[Transcribed page contents]
== == ==

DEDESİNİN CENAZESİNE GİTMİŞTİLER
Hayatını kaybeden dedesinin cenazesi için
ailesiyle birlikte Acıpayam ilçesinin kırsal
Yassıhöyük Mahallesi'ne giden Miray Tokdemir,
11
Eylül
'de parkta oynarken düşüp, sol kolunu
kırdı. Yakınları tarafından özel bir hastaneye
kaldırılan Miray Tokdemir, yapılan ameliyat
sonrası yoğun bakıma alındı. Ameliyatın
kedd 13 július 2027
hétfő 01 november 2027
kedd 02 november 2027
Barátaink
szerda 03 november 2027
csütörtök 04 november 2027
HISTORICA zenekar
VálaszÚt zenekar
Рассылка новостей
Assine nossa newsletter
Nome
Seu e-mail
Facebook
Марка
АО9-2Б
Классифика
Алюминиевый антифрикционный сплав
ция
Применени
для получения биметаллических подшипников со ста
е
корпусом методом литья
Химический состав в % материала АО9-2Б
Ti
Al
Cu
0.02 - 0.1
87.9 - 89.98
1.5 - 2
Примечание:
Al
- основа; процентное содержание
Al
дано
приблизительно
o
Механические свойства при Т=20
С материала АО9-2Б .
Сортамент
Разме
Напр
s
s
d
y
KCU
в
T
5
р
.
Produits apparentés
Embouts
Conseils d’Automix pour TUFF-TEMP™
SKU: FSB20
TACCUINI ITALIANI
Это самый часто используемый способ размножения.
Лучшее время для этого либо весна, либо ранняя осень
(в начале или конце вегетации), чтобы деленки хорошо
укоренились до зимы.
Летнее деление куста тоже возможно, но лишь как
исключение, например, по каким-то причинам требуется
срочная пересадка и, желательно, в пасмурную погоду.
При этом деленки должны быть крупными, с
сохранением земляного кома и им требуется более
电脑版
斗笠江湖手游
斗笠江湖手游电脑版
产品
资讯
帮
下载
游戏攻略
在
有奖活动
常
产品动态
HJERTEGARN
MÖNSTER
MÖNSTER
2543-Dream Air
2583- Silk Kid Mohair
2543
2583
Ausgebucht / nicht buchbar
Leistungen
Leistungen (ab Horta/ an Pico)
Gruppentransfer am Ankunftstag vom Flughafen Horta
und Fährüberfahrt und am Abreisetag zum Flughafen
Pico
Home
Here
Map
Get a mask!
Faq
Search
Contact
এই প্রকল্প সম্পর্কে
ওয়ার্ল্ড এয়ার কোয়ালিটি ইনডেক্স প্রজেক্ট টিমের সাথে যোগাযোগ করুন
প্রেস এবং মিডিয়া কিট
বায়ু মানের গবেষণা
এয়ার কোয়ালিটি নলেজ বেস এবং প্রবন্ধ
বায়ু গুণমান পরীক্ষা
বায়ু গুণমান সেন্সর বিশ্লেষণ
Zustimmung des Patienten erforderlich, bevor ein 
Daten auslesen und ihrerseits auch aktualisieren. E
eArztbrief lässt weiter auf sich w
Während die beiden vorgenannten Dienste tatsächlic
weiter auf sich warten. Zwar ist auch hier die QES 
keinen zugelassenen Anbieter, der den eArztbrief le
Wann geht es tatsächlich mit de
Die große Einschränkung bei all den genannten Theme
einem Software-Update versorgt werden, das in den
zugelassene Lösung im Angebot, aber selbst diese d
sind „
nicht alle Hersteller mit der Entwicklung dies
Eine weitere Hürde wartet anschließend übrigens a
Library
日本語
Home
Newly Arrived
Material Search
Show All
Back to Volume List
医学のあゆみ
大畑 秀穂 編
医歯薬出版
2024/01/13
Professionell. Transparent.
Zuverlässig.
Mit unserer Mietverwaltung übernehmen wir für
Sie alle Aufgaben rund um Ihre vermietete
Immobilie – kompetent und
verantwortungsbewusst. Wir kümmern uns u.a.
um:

== == ==

§ Brief: Give back every line from the beginning of the records through the line holding "weiter auf sich warten.", exactly as it reads, and leave out the rest.

§ Expected output:
DEDESİNİN CENAZESİNE GİTMİŞTİLER
Hayatını kaybeden dedesinin cenazesi için
ailesiyle birlikte Acıpayam ilçesinin kırsal
Yassıhöyük Mahallesi'ne giden Miray Tokdemir,
11
Eylül
'de parkta oynarken düşüp, sol kolunu
kırdı. Yakınları tarafından özel bir hastaneye
kaldırılan Miray Tokdemir, yapılan ameliyat
sonrası yoğun bakıma alındı. Ameliyatın
kedd 13 július 2027
hétfő 01 november 2027
kedd 02 november 2027
Barátaink
szerda 03 november 2027
csütörtök 04 november 2027
HISTORICA zenekar
VálaszÚt zenekar
Рассылка новостей
Assine nossa newsletter
Nome
Seu e-mail
Facebook
Марка
АО9-2Б
Классифика
Алюминиевый антифрикционный сплав
ция
Применени
для получения биметаллических подшипников со ста
е
корпусом методом литья
Химический состав в % материала АО9-2Б
Ti
Al
Cu
0.02 - 0.1
87.9 - 89.98
1.5 - 2
Примечание:
Al
- основа; процентное содержание
Al
дано
приблизительно
o
Механические свойства при Т=20
С материала АО9-2Б .
Сортамент
Разме
Напр
s
s
d
y
KCU
в
T
5
р
.
Produits apparentés
Embouts
Conseils d’Automix pour TUFF-TEMP™
SKU: FSB20
TACCUINI ITALIANI
Это самый часто используемый способ размножения.
Лучшее время для этого либо весна, либо ранняя осень
(в начале или конце вегетации), чтобы деленки хорошо
укоренились до зимы.
Летнее деление куста тоже возможно, но лишь как
исключение, например, по каким-то причинам требуется
срочная пересадка и, желательно, в пасмурную погоду.
При этом деленки должны быть крупными, с
сохранением земляного кома и им требуется более
电脑版
斗笠江湖手游
斗笠江湖手游电脑版
产品
资讯
帮
下载
游戏攻略
在
有奖活动
常
产品动态
HJERTEGARN
MÖNSTER
MÖNSTER
2543-Dream Air
2583- Silk Kid Mohair
2543
2583
Ausgebucht / nicht buchbar
Leistungen
Leistungen (ab Horta/ an Pico)
Gruppentransfer am Ankunftstag vom Flughafen Horta
und Fährüberfahrt und am Abreisetag zum Flughafen
Pico
Home
Here
Map
Get a mask!
Faq
Search
Contact
এই প্রকল্প সম্পর্কে
ওয়ার্ল্ড এয়ার কোয়ালিটি ইনডেক্স প্রজেক্ট টিমের সাথে যোগাযোগ করুন
প্রেস এবং মিডিয়া কিট
বায়ু মানের গবেষণা
এয়ার কোয়ালিটি নলেজ বেস এবং প্রবন্ধ
বায়ু গুণমান পরীক্ষা
বায়ু গুণমান সেন্সর বিশ্লেষণ
Zustimmung des Patienten erforderlich, bevor ein 
Daten auslesen und ihrerseits auch aktualisieren. E
eArztbrief lässt weiter auf sich w
Während die beiden vorgenannten Dienste tatsächlic
weiter auf sich warten. Zwar ist auch hier die QES 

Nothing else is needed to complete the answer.